Je suis arrivé à Paris hier. Des analyses à faire pour je ne sais plus quel médecin. On m’en prescrit au moins une fois par trimestre. Je suis allé acheter des pots, des jardinières et leurs supports pour les fenêtres du 166. Retrouvé Amélie pour dîner à La retraite du Père Claude, le bistrot de Claude Perraudin rue de la Convention, ouvert à l’emplacement de L’étape d’Annie et Christian que je connaissais de la Marlotte où elle était en salle et lui en cuisine. A la fin du repas, comme nous bavardions avec Pascal, le serveur, nous avons appris la mort de Géraud Rongier. Nous l’avions retrouvé par hasard fin septembre 2023 comme nous étions allés déjeuner là après les funérailles discrètes de Jacques Gournay, un ami de Claire et Emmanuel.. Nous avions fait une photo, échangé à nouveau nos adresses. Il s’est éteint en janvier de l’année suivante. Jamais consolé de la disparition de son épouse Marcelle en 2019. Je n’ai pas connu Géraud quand il officiait au Val d’or, avenue Franklin-Roosevelt dans les années 1980-1990. C’est Claudine Lemaire qui me l’a fait rencontrer au moment où il s’était installé rue Vital, à la Muette. J’y ai entraîné Amélie plus d’une fois. Nous y avons des souvenirs de fête. Des souvenirs très doux. Il était un monsieur d’une incroyable gentillesse.

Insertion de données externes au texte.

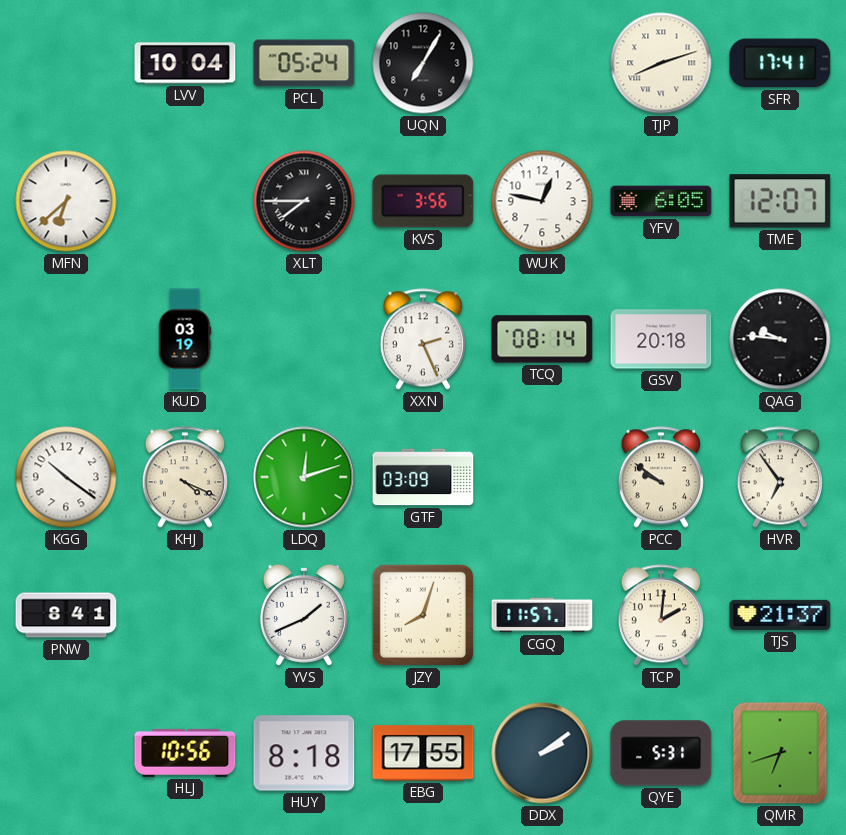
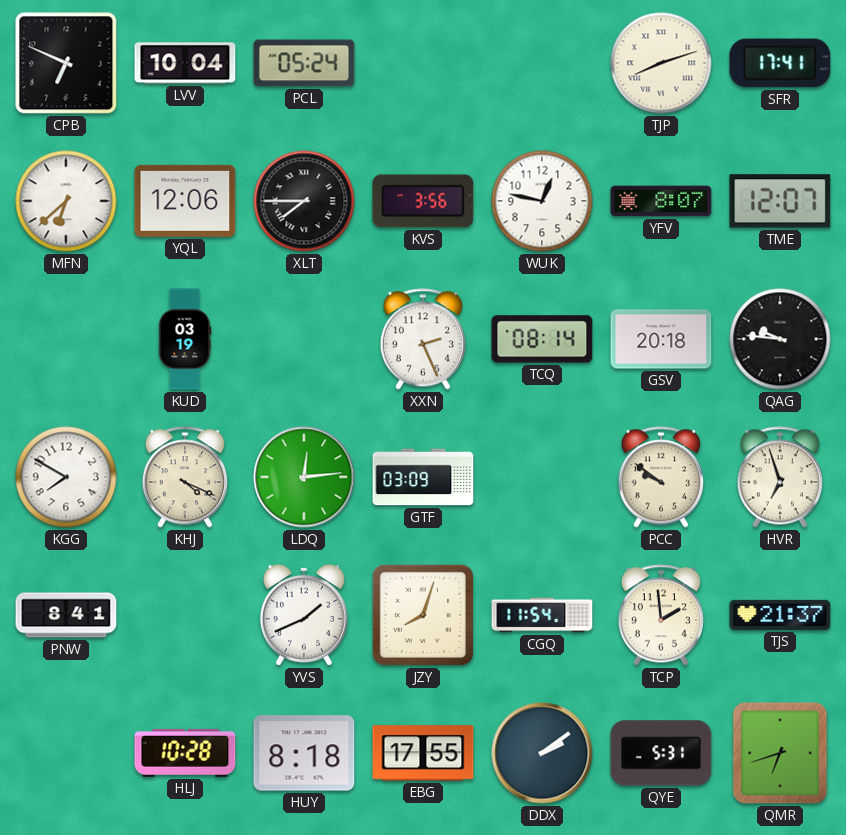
CPB: none -> 6:49
UQN: 7:05 -> none
YQL: none -> 12:06
YFV: 6:05 -> 8:07
KGG: 10:21 -> 7:50
LDQ: 12:12 -> 12:14
HVR: 6:54 -> 6:57
CGQ: 11:57 -> 11:54
TCP: 2:01 -> 1:59
HLJ: 10:56 -> 10:28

Mercredi 22 avril 2026. 23h00.
Par Xavier Houssin le mardi 16 juin 2026, 13:05
J’ai envoyé à Lanwenn mon papier sur le dernier Michel Bernard, L'automne d’André Derain, où il s’arrête sur le voyage que fit le peintre en Allemagne en octobre 1941. Un train des artistes appareillé par la Propagandastaffel dans lequel beaucoup vont aussi embarquer. Derain a soixante-et-un ans et il a beau être célèbre, il n’est plus grand-chose. Mais je suis mauvais juge. Sa peinture m’indiffère et le bonhomme me déplaît. Il n’empêche. Michel Bernard va remuer les années, fouiller les consciences. Il pose un regard lucide, sans jugement, sur cette époque en effrayant désordre. Mon père, du peu qu’il m’ait confié sur ces temps-là, lui qui avait rejoint la France Libre au tout début, disait de ceux qui étaient restés fidèles au régime de Vichy Ils ont juste choisi le mauvais côté. Il savait combien, au-delà des convictions, cela tenait aussi à peu de choses. Mais Derain… J’ai profité de l’envoi pour dire à Lanwenn que je ne comprenais pas pourquoi on avait trouvé utile de changer dans mon papier sur Peter Pan la phrase ...et qui est aussi le refuge d’enfants perdus qu’une petite fille, Wendy, va tous adopter en ... et qui est aussi le refuge d’enfants perdus qu’une jeune fille, Wendy, va tous adopter. Que je sache, Wendy est une bien une petite fille et c’est parce qu’elle grandit et qu’elle devient une jeune fille justement, qu’elle ne retourne plus au pays imaginaire. Je me demande ce qui se passe dans la tête de celui qui chipote le texte ainsi. J’ai beau savoir que le journal dans peu de temps va servir à emballer les épluchures de légumes, et que ça n’a pas d’importance, ça agace…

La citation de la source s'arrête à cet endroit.